消費増税の食い逃げを許してはいけない

2012年09月12日 10:20

今更ながらであるが野田政権の功績は大きい。消費増税を軌道に乗せる事で、細くて棘の道かも知れないが、少なくとも財政再建に至る可能性を国民に示した。

更に、消費増税が何故必要かを国民に粘り強く説得した結果、最早、政治の主題は「利益」の配分ではなく、「痛み」と「負担」の分担を国民に強いる事である事を判らしめた。戦後政治が分水嶺に差し掛かっている事を国民に啓蒙する事に成功した訳である。


選挙が何時になるのか? 野田政権の衣鉢を継承する政党が一体何処になるのか? 今一つはっきりしないのであるが、政治が何としても守らねばならないのは、野田政権が示した財政再建の道をしっかりと歩き続ける事であると思う。

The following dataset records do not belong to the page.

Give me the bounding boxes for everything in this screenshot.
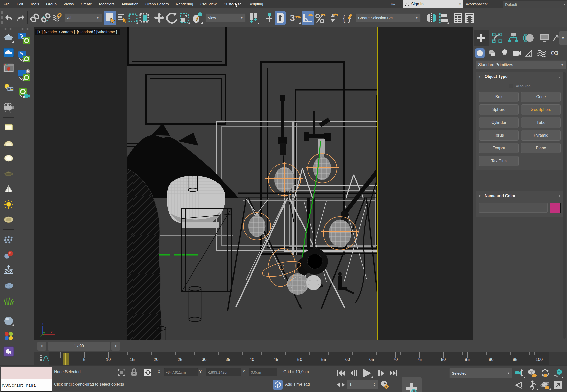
- key-filter-dropdown[interactable]: Selected ▼: [449, 368, 512, 378]
- state-set-render-icon[interactable]: [17, 68, 31, 82]
- menu-edit[interactable]: Edit: [13, 0, 27, 8]
- bind-to-space-warp-icon[interactable]: [51, 11, 62, 25]
- previous-frame-button[interactable]: <: [37, 342, 46, 351]
- dome-light-icon[interactable]: [3, 137, 15, 149]
- workspaces-dropdown[interactable]: Default ▼: [502, 1, 567, 8]
- sphere-primitive-icon[interactable]: [3, 315, 15, 327]
- isolate-selection-icon[interactable]: [118, 369, 125, 377]
- menu-customize[interactable]: Customize: [220, 0, 245, 8]
- state-set-link-icon[interactable]: [17, 31, 31, 45]
- select-and-rotate-button[interactable]: [165, 11, 178, 25]
- panel-grip[interactable]: [475, 28, 564, 29]
- menu-create[interactable]: Create: [77, 0, 96, 8]
- rect-light-icon[interactable]: [3, 122, 15, 134]
- render-teapot-icon[interactable]: [3, 31, 15, 43]
- object-type-header[interactable]: ▼ Object Type: [476, 72, 564, 82]
- grass-scatter-icon[interactable]: [3, 295, 15, 307]
- tab-modify[interactable]: [489, 30, 505, 46]
- box-button[interactable]: Box: [479, 92, 519, 102]
- frame-spinner[interactable]: ▲▼: [373, 382, 375, 387]
- plane-button[interactable]: Plane: [521, 143, 561, 153]
- next-frame-button[interactable]: >: [111, 342, 120, 351]
- sky-disc-icon[interactable]: [3, 214, 15, 226]
- toolbar-grip[interactable]: [4, 28, 14, 30]
- sun-light-icon[interactable]: [3, 198, 15, 210]
- align-button[interactable]: [437, 11, 450, 25]
- category-dropdown[interactable]: Standard Primitives ▼: [476, 60, 566, 69]
- select-and-manipulate-icon[interactable]: [263, 11, 275, 25]
- subtab-geometry[interactable]: [475, 48, 485, 58]
- cloud-render-icon[interactable]: [3, 47, 15, 59]
- tab-hierarchy[interactable]: [505, 30, 521, 46]
- tab-create[interactable]: [474, 30, 489, 46]
- scaffold-helper-icon[interactable]: [3, 264, 15, 276]
- ies-light-icon[interactable]: [3, 183, 15, 195]
- select-and-scale-button[interactable]: [178, 11, 191, 25]
- camera-view-region[interactable]: [127, 27, 378, 340]
- menu-animation[interactable]: Animation: [118, 0, 142, 8]
- keyboard-shortcut-override-toggle[interactable]: [275, 11, 286, 25]
- trackbar-grip[interactable]: [34, 342, 36, 351]
- render-frame-window-icon[interactable]: [3, 62, 15, 74]
- walk-through-icon[interactable]: [526, 379, 539, 391]
- rock-scatter-icon[interactable]: [3, 280, 15, 292]
- autogrid-checkbox[interactable]: [509, 84, 513, 88]
- snap-toggle-3d-button[interactable]: 3: [289, 11, 302, 25]
- time-ruler[interactable]: 5 10 15 20 25 30 35 40 45 50 55 60 65 70…: [49, 352, 549, 366]
- subtab-systems[interactable]: ⚙⚙: [549, 48, 559, 58]
- cosmos-browser-icon[interactable]: [3, 345, 15, 358]
- state-set-camera-icon[interactable]: [17, 86, 31, 100]
- use-pivot-point-center-button[interactable]: [248, 11, 260, 25]
- subtab-cameras[interactable]: [512, 48, 522, 58]
- window-crossing-toggle-icon[interactable]: [139, 11, 150, 25]
- isometric-view-button[interactable]: [273, 380, 283, 390]
- cylinder-button[interactable]: Cylinder: [479, 117, 519, 128]
- redo-button[interactable]: [15, 11, 26, 25]
- camera-icon[interactable]: [3, 102, 15, 114]
- teapot-button[interactable]: Teapot: [479, 143, 519, 153]
- menu-modifiers[interactable]: Modifiers: [96, 0, 118, 8]
- toolbar-grip[interactable]: [1, 11, 3, 25]
- sign-in-button[interactable]: Sign In ▼: [403, 0, 463, 8]
- menu-group[interactable]: Group: [43, 0, 60, 8]
- menu-scripting[interactable]: Scripting: [245, 0, 266, 8]
- reference-coordinate-dropdown[interactable]: View ▼: [205, 13, 246, 22]
- tab-motion[interactable]: [521, 30, 537, 46]
- object-name-input[interactable]: [479, 203, 548, 213]
- z-coordinate-field[interactable]: 0,0cm: [249, 368, 277, 376]
- edit-named-selection-sets-button[interactable]: {}: [343, 11, 354, 25]
- listener-pane[interactable]: MAXScript Mini: [1, 379, 52, 391]
- disc-light-icon[interactable]: [3, 152, 15, 164]
- selection-lock-icon[interactable]: [130, 368, 138, 377]
- set-keys-button[interactable]: [402, 377, 422, 392]
- undo-button[interactable]: [4, 11, 15, 25]
- subtab-space-warps[interactable]: [537, 48, 546, 58]
- name-and-color-header[interactable]: ▼ Name and Color: [476, 191, 564, 201]
- absolute-offset-toggle-icon[interactable]: [144, 369, 152, 377]
- scene-explorer-button[interactable]: [453, 11, 464, 25]
- mirror-button[interactable]: [426, 11, 437, 25]
- menu-overflow-chevrons[interactable]: »»: [391, 0, 395, 8]
- time-configuration-button[interactable]: [380, 380, 389, 389]
- spinner-snap-toggle-button[interactable]: [327, 11, 339, 25]
- textplus-button[interactable]: TextPlus: [479, 156, 519, 166]
- select-and-move-button[interactable]: [153, 11, 165, 25]
- sphere-button[interactable]: Sphere: [479, 104, 519, 115]
- menu-civil-view[interactable]: Civil View: [197, 0, 220, 8]
- pan-orbit-icon[interactable]: [539, 379, 551, 391]
- go-to-start-button[interactable]: [336, 368, 347, 378]
- toolbar-grip[interactable]: [19, 28, 29, 30]
- x-coordinate-field[interactable]: -347,911cm: [164, 368, 198, 376]
- pyramid-button[interactable]: Pyramid: [521, 130, 561, 141]
- quad-spheres-icon[interactable]: [3, 330, 15, 342]
- macro-recorder-pane[interactable]: [1, 367, 52, 379]
- sphere-array-icon[interactable]: [3, 233, 15, 246]
- unlink-selection-icon[interactable]: [40, 11, 51, 25]
- current-frame-field[interactable]: [347, 382, 373, 387]
- light-lister-icon[interactable]: [3, 82, 15, 94]
- zoom-extents-all-icon[interactable]: [526, 367, 539, 379]
- select-by-name-icon[interactable]: [116, 11, 127, 25]
- time-slider-handle[interactable]: [63, 353, 69, 366]
- tab-utilities[interactable]: [552, 30, 559, 46]
- subtab-shapes[interactable]: [487, 48, 497, 58]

その為に、次期政権が絶対に踏み外してはならないのは消費増税の「食い逃げ」を許容してしまう事である。これでは、折角の財政再建への気運が水泡に帰してしまう。

一昨日のアゴラ記事、消費増税に依る追加歳入は結局白蟻の餌になる?で説明した通り、このままで放置すれば消費増税に依る歳入増は官僚に食い散らかされて霧散してしまう。これでは、更なる増税に国民が納得する訳がない。

それでは、具体的にどうすれば良いのであろうか?

一丁目一番地は勿論「三党合意」への回帰である。消費増税を単独で実行しても債務問題の解決には至らず、歳出削減とセットで行う必要がある。歳出の比重が最も重いのは「社会保障」関連であり、それ故に、「社会保障と税の一体改革」を進める事を三党で合意した筈である。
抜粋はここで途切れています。